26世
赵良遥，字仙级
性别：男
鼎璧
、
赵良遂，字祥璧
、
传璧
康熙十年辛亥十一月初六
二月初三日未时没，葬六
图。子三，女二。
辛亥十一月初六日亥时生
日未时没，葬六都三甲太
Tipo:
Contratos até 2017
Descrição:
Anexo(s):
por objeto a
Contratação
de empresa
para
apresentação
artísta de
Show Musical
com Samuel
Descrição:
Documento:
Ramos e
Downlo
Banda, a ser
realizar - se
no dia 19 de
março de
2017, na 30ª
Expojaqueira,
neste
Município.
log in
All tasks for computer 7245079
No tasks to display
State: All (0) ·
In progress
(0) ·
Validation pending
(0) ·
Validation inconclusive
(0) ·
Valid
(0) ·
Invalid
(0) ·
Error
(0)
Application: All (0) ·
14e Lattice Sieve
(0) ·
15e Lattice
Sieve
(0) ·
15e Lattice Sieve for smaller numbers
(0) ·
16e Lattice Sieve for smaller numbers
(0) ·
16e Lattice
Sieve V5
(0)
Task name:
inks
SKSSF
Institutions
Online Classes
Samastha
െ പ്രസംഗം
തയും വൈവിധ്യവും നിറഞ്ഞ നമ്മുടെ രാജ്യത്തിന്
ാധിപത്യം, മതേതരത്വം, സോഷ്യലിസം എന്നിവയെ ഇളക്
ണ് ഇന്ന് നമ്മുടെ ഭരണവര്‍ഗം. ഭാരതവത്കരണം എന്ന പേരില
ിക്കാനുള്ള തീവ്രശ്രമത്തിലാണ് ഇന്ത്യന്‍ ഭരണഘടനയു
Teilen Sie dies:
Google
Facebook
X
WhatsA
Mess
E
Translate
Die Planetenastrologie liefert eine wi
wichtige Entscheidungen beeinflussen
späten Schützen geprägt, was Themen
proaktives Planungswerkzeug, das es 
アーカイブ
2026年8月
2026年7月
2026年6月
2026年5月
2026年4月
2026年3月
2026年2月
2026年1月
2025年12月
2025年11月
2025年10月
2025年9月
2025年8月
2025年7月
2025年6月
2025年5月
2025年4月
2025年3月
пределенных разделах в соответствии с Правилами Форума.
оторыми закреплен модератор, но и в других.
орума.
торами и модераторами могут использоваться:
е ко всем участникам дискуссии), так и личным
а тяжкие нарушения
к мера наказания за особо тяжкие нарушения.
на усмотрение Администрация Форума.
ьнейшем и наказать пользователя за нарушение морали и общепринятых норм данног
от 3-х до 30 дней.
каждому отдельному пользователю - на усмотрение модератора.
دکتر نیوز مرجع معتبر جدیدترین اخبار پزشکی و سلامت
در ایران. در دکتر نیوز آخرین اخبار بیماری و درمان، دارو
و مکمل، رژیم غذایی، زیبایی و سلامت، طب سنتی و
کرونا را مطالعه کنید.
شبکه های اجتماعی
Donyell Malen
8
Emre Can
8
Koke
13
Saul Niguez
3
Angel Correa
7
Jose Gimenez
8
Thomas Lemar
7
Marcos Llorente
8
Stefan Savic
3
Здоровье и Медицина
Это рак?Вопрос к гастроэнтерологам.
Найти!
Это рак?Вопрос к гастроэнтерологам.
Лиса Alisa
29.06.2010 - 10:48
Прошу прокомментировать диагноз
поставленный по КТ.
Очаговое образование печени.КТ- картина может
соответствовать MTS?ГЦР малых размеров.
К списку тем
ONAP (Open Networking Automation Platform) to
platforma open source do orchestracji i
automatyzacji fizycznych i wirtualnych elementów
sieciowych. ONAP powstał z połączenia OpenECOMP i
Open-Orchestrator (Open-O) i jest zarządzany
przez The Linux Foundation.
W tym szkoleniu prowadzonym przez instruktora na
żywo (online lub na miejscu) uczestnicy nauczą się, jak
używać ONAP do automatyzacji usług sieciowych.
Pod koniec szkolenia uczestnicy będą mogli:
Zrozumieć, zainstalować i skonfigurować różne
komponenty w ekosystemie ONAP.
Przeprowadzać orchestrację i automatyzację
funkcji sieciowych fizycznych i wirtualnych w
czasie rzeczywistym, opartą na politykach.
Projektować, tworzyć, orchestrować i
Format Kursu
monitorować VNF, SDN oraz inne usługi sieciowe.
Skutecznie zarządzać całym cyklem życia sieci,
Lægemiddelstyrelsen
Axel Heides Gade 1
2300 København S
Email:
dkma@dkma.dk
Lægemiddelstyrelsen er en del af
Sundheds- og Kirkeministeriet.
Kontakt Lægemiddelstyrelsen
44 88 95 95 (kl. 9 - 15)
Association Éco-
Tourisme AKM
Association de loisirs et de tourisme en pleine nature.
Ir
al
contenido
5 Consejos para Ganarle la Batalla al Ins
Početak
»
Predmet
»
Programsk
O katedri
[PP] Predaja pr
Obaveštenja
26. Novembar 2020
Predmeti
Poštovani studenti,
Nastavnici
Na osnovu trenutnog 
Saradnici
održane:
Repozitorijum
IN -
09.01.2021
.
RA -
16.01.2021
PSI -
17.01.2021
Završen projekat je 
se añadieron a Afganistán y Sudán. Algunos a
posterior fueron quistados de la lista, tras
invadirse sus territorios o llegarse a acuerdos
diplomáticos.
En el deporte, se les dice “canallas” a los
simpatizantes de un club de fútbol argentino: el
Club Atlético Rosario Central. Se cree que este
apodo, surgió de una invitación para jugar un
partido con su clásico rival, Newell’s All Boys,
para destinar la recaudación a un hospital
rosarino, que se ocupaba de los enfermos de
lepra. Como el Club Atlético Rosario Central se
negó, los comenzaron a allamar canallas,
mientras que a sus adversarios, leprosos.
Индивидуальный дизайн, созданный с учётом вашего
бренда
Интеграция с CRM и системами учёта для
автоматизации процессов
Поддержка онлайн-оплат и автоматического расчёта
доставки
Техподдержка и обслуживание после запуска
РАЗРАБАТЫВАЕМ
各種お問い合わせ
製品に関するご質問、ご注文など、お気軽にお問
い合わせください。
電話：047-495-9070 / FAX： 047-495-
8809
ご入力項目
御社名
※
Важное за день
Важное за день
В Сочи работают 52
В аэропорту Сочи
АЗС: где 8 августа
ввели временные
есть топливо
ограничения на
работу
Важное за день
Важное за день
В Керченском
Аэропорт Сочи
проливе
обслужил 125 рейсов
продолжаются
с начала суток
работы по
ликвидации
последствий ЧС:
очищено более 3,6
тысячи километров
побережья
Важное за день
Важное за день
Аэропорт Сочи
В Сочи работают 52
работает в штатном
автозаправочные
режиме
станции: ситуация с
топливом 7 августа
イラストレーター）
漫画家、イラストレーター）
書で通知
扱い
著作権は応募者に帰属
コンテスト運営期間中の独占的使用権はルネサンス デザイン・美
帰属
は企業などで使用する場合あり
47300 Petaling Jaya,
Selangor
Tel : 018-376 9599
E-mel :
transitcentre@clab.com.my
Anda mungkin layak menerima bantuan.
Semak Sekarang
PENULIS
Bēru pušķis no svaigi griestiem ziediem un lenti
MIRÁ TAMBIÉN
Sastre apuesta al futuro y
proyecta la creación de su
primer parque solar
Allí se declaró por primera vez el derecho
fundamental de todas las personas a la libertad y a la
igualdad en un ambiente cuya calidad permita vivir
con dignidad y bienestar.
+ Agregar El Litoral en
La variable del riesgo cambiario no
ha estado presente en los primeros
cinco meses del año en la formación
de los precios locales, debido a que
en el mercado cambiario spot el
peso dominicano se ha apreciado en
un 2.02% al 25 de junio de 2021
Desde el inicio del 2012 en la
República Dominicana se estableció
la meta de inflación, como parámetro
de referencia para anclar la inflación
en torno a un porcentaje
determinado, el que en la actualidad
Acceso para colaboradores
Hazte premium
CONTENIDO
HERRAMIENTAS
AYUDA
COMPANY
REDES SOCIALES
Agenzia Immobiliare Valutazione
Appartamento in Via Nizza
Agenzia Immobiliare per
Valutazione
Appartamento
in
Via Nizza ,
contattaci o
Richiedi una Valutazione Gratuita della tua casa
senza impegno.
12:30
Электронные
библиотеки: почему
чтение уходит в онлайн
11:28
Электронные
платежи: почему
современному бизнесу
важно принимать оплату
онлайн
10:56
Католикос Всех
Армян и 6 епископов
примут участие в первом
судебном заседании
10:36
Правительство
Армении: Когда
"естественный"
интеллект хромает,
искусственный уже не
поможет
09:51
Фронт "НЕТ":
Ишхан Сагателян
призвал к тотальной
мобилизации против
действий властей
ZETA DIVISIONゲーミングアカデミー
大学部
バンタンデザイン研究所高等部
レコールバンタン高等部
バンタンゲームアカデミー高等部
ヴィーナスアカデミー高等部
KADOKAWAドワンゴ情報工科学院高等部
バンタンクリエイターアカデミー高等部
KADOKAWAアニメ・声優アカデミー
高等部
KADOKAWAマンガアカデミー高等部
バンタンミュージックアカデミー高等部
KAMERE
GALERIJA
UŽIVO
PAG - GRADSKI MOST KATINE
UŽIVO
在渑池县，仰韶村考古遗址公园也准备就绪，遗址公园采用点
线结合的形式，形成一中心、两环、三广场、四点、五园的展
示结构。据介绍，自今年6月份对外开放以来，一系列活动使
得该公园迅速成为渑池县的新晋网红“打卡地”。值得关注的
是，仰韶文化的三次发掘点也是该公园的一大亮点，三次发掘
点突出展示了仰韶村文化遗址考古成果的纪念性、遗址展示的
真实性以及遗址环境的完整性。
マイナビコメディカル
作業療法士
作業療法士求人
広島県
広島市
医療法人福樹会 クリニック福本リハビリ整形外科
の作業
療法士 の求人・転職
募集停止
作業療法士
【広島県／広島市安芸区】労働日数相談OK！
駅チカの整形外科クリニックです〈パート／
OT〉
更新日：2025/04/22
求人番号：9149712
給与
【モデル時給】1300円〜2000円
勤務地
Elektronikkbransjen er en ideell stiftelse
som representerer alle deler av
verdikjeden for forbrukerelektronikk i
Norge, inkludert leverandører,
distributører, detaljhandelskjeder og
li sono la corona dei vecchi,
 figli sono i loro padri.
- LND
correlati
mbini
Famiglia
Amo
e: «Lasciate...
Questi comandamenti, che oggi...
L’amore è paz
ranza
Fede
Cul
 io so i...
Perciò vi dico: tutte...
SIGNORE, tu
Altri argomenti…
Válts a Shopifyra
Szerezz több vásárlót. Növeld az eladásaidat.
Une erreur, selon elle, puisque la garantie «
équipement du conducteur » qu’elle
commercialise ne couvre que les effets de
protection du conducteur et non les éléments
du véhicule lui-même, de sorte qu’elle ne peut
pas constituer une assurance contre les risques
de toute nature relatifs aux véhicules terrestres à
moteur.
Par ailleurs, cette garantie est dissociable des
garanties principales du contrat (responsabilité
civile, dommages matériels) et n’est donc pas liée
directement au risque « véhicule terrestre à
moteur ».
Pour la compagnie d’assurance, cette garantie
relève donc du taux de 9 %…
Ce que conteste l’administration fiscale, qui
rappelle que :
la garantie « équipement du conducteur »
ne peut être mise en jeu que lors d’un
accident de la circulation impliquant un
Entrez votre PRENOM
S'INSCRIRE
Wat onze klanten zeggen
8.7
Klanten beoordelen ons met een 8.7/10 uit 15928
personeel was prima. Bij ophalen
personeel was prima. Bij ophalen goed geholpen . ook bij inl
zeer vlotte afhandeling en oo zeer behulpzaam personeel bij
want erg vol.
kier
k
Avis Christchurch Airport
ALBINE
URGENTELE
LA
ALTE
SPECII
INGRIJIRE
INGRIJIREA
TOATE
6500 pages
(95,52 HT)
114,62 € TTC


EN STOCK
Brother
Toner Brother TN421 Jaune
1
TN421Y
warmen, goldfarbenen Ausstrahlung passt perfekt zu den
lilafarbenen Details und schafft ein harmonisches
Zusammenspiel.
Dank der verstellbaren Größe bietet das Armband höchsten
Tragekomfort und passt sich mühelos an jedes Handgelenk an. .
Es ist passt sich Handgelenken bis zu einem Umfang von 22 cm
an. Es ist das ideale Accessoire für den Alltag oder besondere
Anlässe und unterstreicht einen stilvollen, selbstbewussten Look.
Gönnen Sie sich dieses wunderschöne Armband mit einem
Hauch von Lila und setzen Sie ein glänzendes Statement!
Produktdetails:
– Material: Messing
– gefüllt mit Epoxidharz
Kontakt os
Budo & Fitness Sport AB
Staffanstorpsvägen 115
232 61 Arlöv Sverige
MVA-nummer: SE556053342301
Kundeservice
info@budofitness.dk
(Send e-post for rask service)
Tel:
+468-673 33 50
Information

**TASK**
Of the lines above, extract only those from the line with "mientras que a sus adversarios, leprosos." to the line with "de referencia para anclar la inflación", both included, exactly as written.

**SOLUTION FOR THIS PROBLEM**
mientras que a sus adversarios, leprosos.
Индивидуальный дизайн, созданный с учётом вашего
бренда
Интеграция с CRM и системами учёта для
автоматизации процессов
Поддержка онлайн-оплат и автоматического расчёта
доставки
Техподдержка и обслуживание после запуска
РАЗРАБАТЫВАЕМ
各種お問い合わせ
製品に関するご質問、ご注文など、お気軽にお問
い合わせください。
電話：047-495-9070 / FAX： 047-495-
8809
ご入力項目
御社名
※
Важное за день
Важное за день
В Сочи работают 52
В аэропорту Сочи
АЗС: где 8 августа
ввели временные
есть топливо
ограничения на
работу
Важное за день
Важное за день
В Керченском
Аэропорт Сочи
проливе
обслужил 125 рейсов
продолжаются
с начала суток
работы по
ликвидации
последствий ЧС:
очищено более 3,6
тысячи километров
побережья
Важное за день
Важное за день
Аэропорт Сочи
В Сочи работают 52
работает в штатном
автозаправочные
режиме
станции: ситуация с
топливом 7 августа
イラストレーター）
漫画家、イラストレーター）
書で通知
扱い
著作権は応募者に帰属
コンテスト運営期間中の独占的使用権はルネサンス デザイン・美
帰属
は企業などで使用する場合あり
47300 Petaling Jaya,
Selangor
Tel : 018-376 9599
E-mel :
transitcentre@clab.com.my
Anda mungkin layak menerima bantuan.
Semak Sekarang
PENULIS
Bēru pušķis no svaigi griestiem ziediem un lenti
MIRÁ TAMBIÉN
Sastre apuesta al futuro y
proyecta la creación de su
primer parque solar
Allí se declaró por primera vez el derecho
fundamental de todas las personas a la libertad y a la
igualdad en un ambiente cuya calidad permita vivir
con dignidad y bienestar.
+ Agregar El Litoral en
La variable del riesgo cambiario no
ha estado presente en los primeros
cinco meses del año en la formación
de los precios locales, debido a que
en el mercado cambiario spot el
peso dominicano se ha apreciado en
un 2.02% al 25 de junio de 2021
Desde el inicio del 2012 en la
República Dominicana se estableció
la meta de inflación, como parámetro
de referencia para anclar la inflación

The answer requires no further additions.